From the same Grant's, "ACA Aquarius 2006-1 is the subject under discussion.... ACA Aquarius [named after the softdrink or the rock opera?] 2006-1 is a $2 billion, mezza-nine-structured, hybrid collateralized debt obligation, or CDO. What is a CDO? A CDO is a kind of bond, the collateral of which is debt. In the case at hand, the underlying, or reference, collateral is residential mortgage debt. What does it mean to call this contraption a 'hybrid?' It means that Aquarius holds not only mortgages, and structures packed with mortgages, but also options on mortgages."

Further from the Grant's, "'Big foot stomps index,' "'What is your best bid $2.3 billion notional of the triple-B minus tranche of the ABX.HE index?' a mortgage bear asked a devivatives broker last week. The bear was referring to an index of mortgage derivatives, specifically to an index of credit default swaps on a low-rated tranche of home-equity loans (actually, not to be pedantic, to securities backed by home-equity loans). The bear hit the proferred bid and the index fell hard.

"It dropped by a full pint, to 99.25 from 100.25, as the bear had apparently intended: $2.3 billion was four times the index's average daily trading volume. On Tuesday, the bid side of the market was quoted at 99.11. A falling index means that mortgage spreads are widening, a rising index that they are tightening.

"Mortgage spreads ought to widen, we believe. Maybe they have begun to."

Every dollar Amaranth "lost" was gained by the other party in their trades. No wealth was lost or destroyed. Except for the Amaranth investors, this is really a non-story. There is absolutely *nothing* in this tale that could cause "instabilty" or distress in the economy.

Why not write about the people who made the $6B over a span of 3 weeks?

I wonder if there might be another Amaranth-sized bet out there, on oil?

I will agree with brad d. that probably Geithner is sleeping somewhat better, only to the extent that he was worrying (which he probably was very briefly) that the Amaranth blowout was the beginning of a much larger blowout. Clearly it was not.

But the bets that are out there are far larger than what was the case at the time of the LTCM crash. There are over $250 trillion in interest and exchange derivatives out there now, a total that was probably closer to two orders of magnitude lower at the time of the LTCM. It takes a lot of faith to say that all this is hedging itself in an efficient way. Frankly, Amaranth's $6 billion is small change compared to what could move very suddenly in a really nasty situation. Again, remember that what did in LTCM was an adverse move in the interest spread between Russian GKOs and Danish housing bonds.

Barkley Rosser:

"There are over $250 trillion in interest and exchange derivatives out there now, a total that was probably closer to two orders of magnitude lower at the time of the LTCM."
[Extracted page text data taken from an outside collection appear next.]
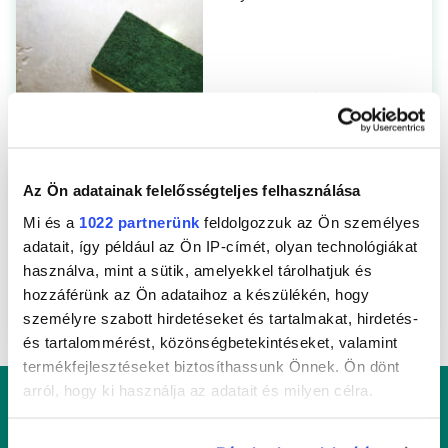
Olvasson tovább
KONYHA
Az Ön adatainak felelősségteljes felhasználása
A konyha megfelelő
fertőtlenítése
Mi és a
1022 partnerünk
feldolgozzuk az Ön személyes
adatait, így például az Ön IP-címét, olyan technológiákat
használva, mint a sütik, amelyekkel tárolhatjuk és
hozzáférünk az Ön adataihoz a készülékén, hogy
Olvasson tovább
személyre szabott hirdetéseket és tartalmakat, hirdetés-
és tartalommérést, közönségbetekintéseket, valamint
termékfejlesztéseket biztosíthassunk Önnek. Ön dönt
arról, hogy ki használja az adatait és milyen célra.
Ha engedélyezi, a következőt is meg szeretnénk tenni: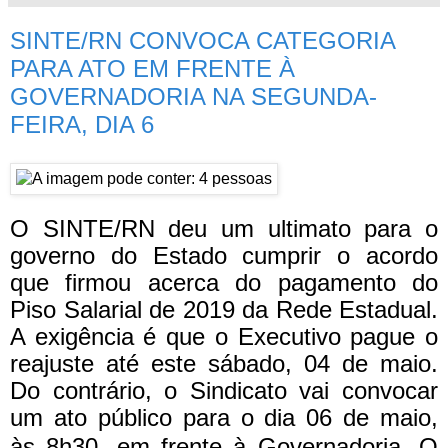
SINTE/RN CONVOCA CATEGORIA
PARA ATO EM FRENTE À
GOVERNADORIA NA SEGUNDA-
FEIRA, DIA 6
O SINTE/RN deu um ultimato para o
governo do Estado cumprir o acordo
que firmou acerca do pagamento do
Piso Salarial de 2019 da Rede Estadual.
A exigência é que o Executivo pague o
reajuste até este sábado, 04 de maio.
Do contrário, o Sindicato vai convocar
um ato público para o dia 06 de maio,
às 8h30, em frente à Governadoria.
O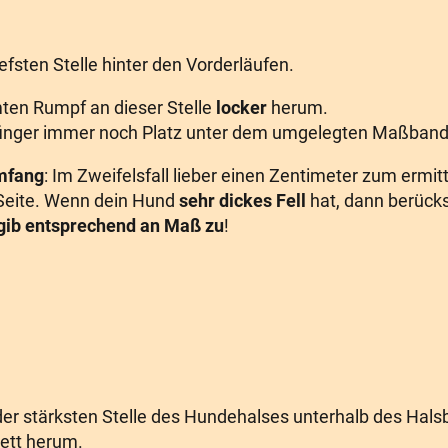
iefsten Stelle hinter den Vorderläufen.
en Rumpf an dieser Stelle
locker
herum.
gefinger immer noch Platz unter dem umgelegten Maßband 
mfang
: Im Zweifelsfall lieber einen Zentimeter zum ermi
 Seite. Wenn dein Hund
sehr dickes Fell
hat, dann berücks
gib entsprechend an Maß zu
!
er stärksten Stelle des Hundehalses unterhalb des Halsb
ett herum.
Nonetheless there are real owned assets underlying the sum of derivatives, and asset owners are protected against derivative failures. So, the questions really are who owns dangerous derivatives and are these owners institutions whose failure could effect an economic system?

"Asset owners are protected against derivatives failures." They are? Please explain.

Berkshire Hathaway has several times entered the commodities market in recent years, but in each instance has bought and taken hold of and stored the commodity. Near term swings then in commodity prices due to derivative trading have almost no particular meaning for the commodity holder.

The problems of Long Term Capital Management in August 1998, were obvious to traders in bond derivatives but were no problem for institutions or individuals holding bonds as such. The problems at Amaranth are significant for the hedge fund investors, but oil and gas company shares were little effected.

anne,

LTCM's problems may have been "obvious," but there were a whole lot of major New York banks that were suddenly in very serious trouble when it blew. Those meetings that were held outside of any regular authority to make the banks not force mass liquidations are exactly why Geithner is not sleeping all that easily. Again, the scale of what might have to be dealt with is far greater than in 1998.